TASK:
Report each line of the data that contains the string "have".
DATA PROVIDED Start Marker
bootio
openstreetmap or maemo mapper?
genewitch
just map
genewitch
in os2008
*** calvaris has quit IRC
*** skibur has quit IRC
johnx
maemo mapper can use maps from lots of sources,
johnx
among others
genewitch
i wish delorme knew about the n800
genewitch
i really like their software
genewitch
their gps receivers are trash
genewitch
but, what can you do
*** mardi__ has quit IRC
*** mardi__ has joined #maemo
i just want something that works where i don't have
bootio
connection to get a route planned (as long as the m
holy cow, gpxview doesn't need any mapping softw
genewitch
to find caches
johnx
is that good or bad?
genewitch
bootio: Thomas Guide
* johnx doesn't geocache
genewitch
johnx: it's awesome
DATA PROVIDED End Marker
DATA PROVIDED Start Marker
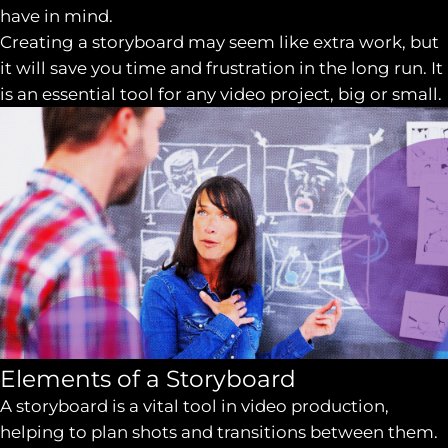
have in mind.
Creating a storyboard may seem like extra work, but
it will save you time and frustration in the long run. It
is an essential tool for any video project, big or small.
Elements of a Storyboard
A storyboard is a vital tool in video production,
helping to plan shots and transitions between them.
DATA PROVIDED End Marker
SOLUTION FOR THIS TASK:
i just want something that works where i don't have
have in mind.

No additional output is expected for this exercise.